Entrevistas

“Possibilidade de corte agressivo de juros no Brasil está em xeque”, diz André Muller

"Se em algum momento do ano imaginava-se que o Fed seria o primeiro a cortar os juros, agora a situação é completamente distinta", diz estrategista-chefe da AZ Quest

A quarta-feira, 10 de abril, era de longe o dia mais esperado da semana para o mercado. O dia de divulgação do índice de preços ao consumidor (CPI), nos EUA e do Índice Nacional de Preços ao Consumidor Amplo (IPCA), no Brasil, era chave para calibrar as expectativas quanto à trajetória de juros nos dois países.

Os dois trouxeram surpresas, cada um para um lado. Nos Estados Unidos, o CPI avançou 0,4% em março ante fevereiro, acima dos 0,3% projetados. O núcleo do indicador, que exclui os voláteis preços de alimentos e energia, avançou 0,4% na comparação mensal, também acima do consenso do mercado, de 0,3%.

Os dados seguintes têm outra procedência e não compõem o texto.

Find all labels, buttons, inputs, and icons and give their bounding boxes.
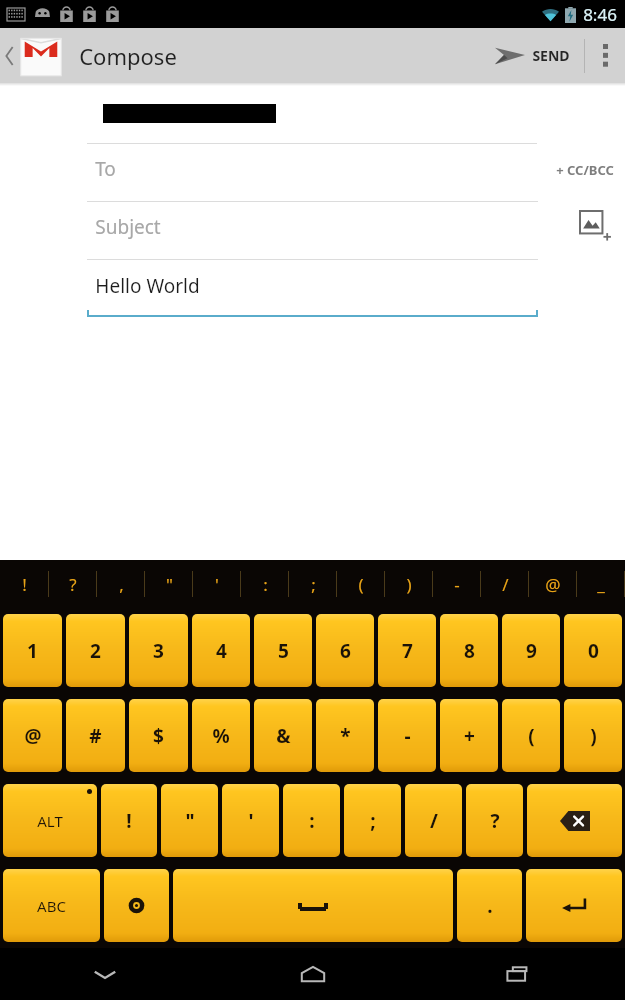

Já no Brasil, a inflação medida pelo IPCA apresentou alta de 0,16%, quase no piso do intervalo das estimativas dos analistas.

O Bora Investir conversou com André Muller, estrategista-chefe da AZ Quest, para detalhar o pano de fundo que se desenha com os novos números e quais os desafios para as duas economias a partir de agora. “A possibilidade maior agora é que a gente volte a viver um ambiente mais caracterizado do que um dólar forte. Até porque, se for olhar para outras economias relevantes, os dados mais recentes não estão mostrando um crescimento tão forte, nem uma inflação tão preocupante”, afirma. Assim, outros bancos centrais, como o BCE, podem ver espaço para cortar juros antes do Fed.

Atualmente, a estratégia multimercado macro da AZ Quest tem se posicionado com uma expectativa de que a Selic caia abaixo do que o mercado espera. “Hoje, o mercado precifica mais 80 pontos de corte, para entre 10% e 9,75%. Esse novo número [do IPCA] nos dá conforto de que o BC teria espaço para seguir cortando, mesmo de forma mais lenta, ao longo do tempo”, diz. Tem também posições compradas em bolsa no Brasil, que parece “descontada”, e em dólar, especialmente contra o euro. 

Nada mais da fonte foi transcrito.